Впрочем, вопрос «когда» новому спектаклю Яновской задавать бессмысленно. По-началу в костюмах и повадках героев проскальзывают характерные приметы пятидесятых годов нашего века, но вскоре и они оказываются намеренно сбиты режиссером и художником. Положенный Островскому конкретный мелочный этнографический антураж отставлен в сторону.
Мало какому классическому произведению не повезло так фатально, как «Грозе», принесенной в жертву среднему образованию. Любого, кто писал сочинения в советской школе, хоть ночью разбуди, — он сразу выдаст и про «луч света в темном царстве», и про «протест против кабановских понятий о нравственности», и про «почему люди не летают». Добролюбовские ярлыки-лозунги столь гениально комичны, что сражаться с ними (чем занимались последние двадцать лет редкие постановщики «Грозы») нет резона.

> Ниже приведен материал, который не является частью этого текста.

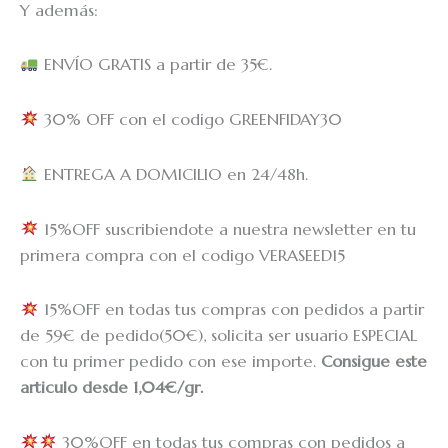
Y además:
ENVÍO GRATIS a partir de 35€.
30% OFF con el codigo GREENFIDAY30
ENTREGA A DOMICILIO en 24/48h.
15%OFF suscribiendote a nuestra newsletter en tu
primera compra con el codigo VERASEED15
15%OFF
en todas tus compras con pedidos a partir
de 59€ de pedido(50€), solicita ser usuario ESPECIAL
con tu primer pedido con ese importe.
Consigue este
articulo desde 1,04€/gr.
30%OFF en todas tus compras con pedidos a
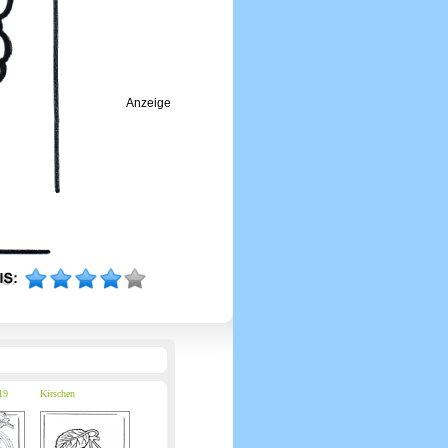
Anzeige
19
Kirschen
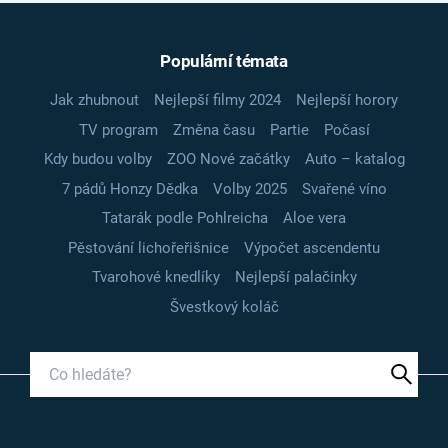
Populární témata
Jak zhubnout
Nejlepší filmy 2024
Nejlepší horory
TV program
Změna času
Partie
Počasí
Kdy budou volby
ZOO Nové začátky
Auto – katalog
7 pádů Honzy Dědka
Volby 2025
Svařené víno
Tatarák podle Pohlreicha
Aloe vera
Pěstování lichořeřišnice
Výpočet ascendentu
Tvarohové knedlíky
Nejlepší palačinky
Švestkový koláč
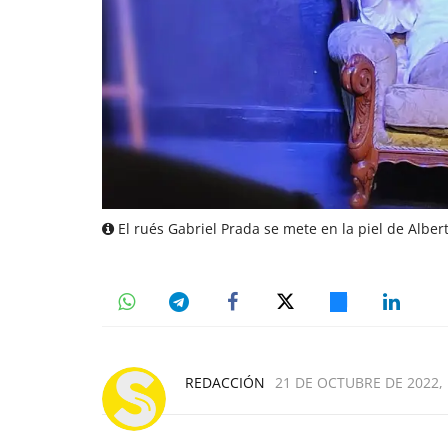
El rués Gabriel Prada se mete en la piel de Albert
REDACCIÓN
21 DE OCTUBRE DE 2022, 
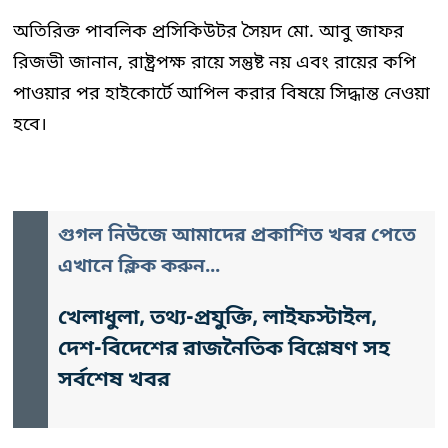
অতিরিক্ত পাবলিক প্রসিকিউটর সৈয়দ মো. আবু জাফর
রিজভী জানান, রাষ্ট্রপক্ষ রায়ে সন্তুষ্ট নয় এবং রায়ের কপি
পাওয়ার পর হাইকোর্টে আপিল করার বিষয়ে সিদ্ধান্ত নেওয়া
হবে।
গুগল নিউজে আমাদের প্রকাশিত খবর পেতে
এখানে ক্লিক করুন...
খেলাধুলা, তথ্য-প্রযুক্তি, লাইফস্টাইল,
দেশ-বিদেশের রাজনৈতিক বিশ্লেষণ সহ
সর্বশেষ খবর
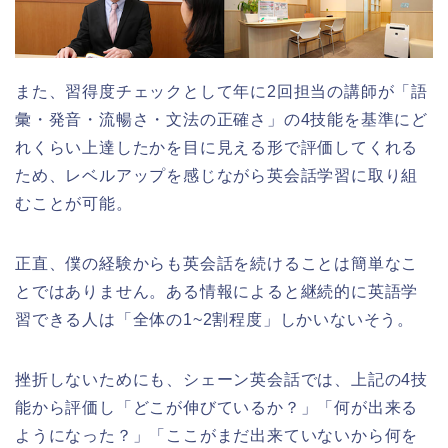
また、習得度チェックとして年に2回担当の講師が「語
彙・発音・流暢さ・文法の正確さ」の4技能を基準にど
れくらい上達したかを目に見える形で評価してくれる
ため、レベルアップを感じながら英会話学習に取り組
むことが可能。
正直、僕の経験からも英会話を続けることは簡単なこ
とではありません。ある情報によると継続的に英語学
習できる人は「全体の1~2割程度」しかいないそう。
挫折しないためにも、シェーン英会話では、上記の4技
能から評価し「どこが伸びているか？」「何が出来る
ようになった？」「ここがまだ出来ていないから何を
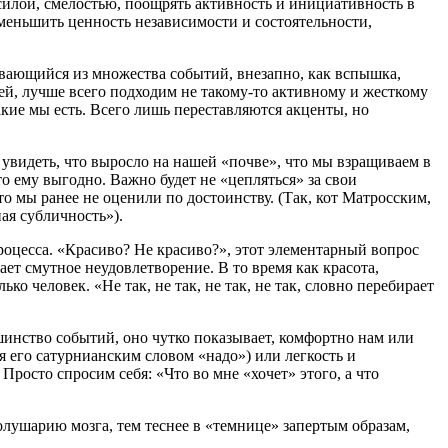
силой, смелостью, поощрять активность и инициативность в
меньшить ценность независимости и состоятельности,
ывающийся из множества событий, внезапно, как вспышка,
ей, лучше всего подходим не такому-то активному и жесткому
кие мы есть. Всего лишь переставляются акценты, но
 увидеть, что выросло на нашей «почве», что мы взращиваем в
о ему выгодно. Важно будет не «цепляться» за свои
то мы ранее не оценили по достоинству. (Так, кот Матросским,
ая субличность»).
оцесса. «Красиво? Не красиво?», этот элементарный вопрос
ает смутное неудовлетворение. В то время как красота,
 человек. «Не так, не так, не так, не так, словно перебирает
инство событий, оно чутко показывает, комфортно нам или
я его сатурнианским словом «надо») или легкость и
Просто спросим себя: «Что во мне «хочет» этого, а что
олушарию мозга, тем теснее в «темнице» запертым образам,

Яновская первая, кто не спорит с ними, а просто не берет в расчет. Когда-то Апполон Григорьев вступил в полемику с Добролюбовым, увидев в «Грозе» не битву добра сос злом, а столкновение инстинктов. У Яновской даже отпетые «самодуры» не оправдываются, а реально несут свою правду.
Эти правды точно клубятся в пространстве отечества. Слишком много тут несуразного и нелепого, чтобы люди имели возможность ужиться. Чем настойчивее и опасливее Кабаниха охраняет свой дом и своих детей, тем вернее надвигается на семью беда. Это русский мир, где все от века не устроено, где всегда что-то капает сверху, что-то не ладится, где под молитвы моют полы, а проклиная — оплакивают. Плач и молчаливое оцепенение сливаются здесь в атональный русский романс. Слова Бориса «здесь все наше, русское, родное… а привыкнуть никак не могу» можно было бы вынести в эпиграф.
Реальные масштабы времени и пространства в «Грозе» смещены и спутаны. Вместо матушки-Волги здесь узкий жестяной желоб-водоотвод, вместо крутого волжского откоса – стена с театральной машинерией и винтовой лестницей, уходящей к колосникам. И даже собственно гроза, как физическое стихия заменена на «людей грозы» — двух почти безмолвных молодых актеров, выносящих при необходимости гулкие листы металла, какими в старом театре обычно имитировали раскаты грома.
Не только за счет этой пары, но «Гроза» кажется неожиданно перенаселенной, плотной и насыщенной реальным действием. Должно быть, оттого, что нет ролек из массовки, а каждому персонажу, в том числе и присочиненному к пьесе слабоумному приживалу Кабанихи, дано свое лицо и свой голос. Что же Катерина? История ее проста и с героическим протестом ничего общего не имеет. Девочка становится женщиной – но ценой собственной жизни. Ничто так не актуализирует в наше время классические драматургические тексты, как сильно сыгранные простые истории.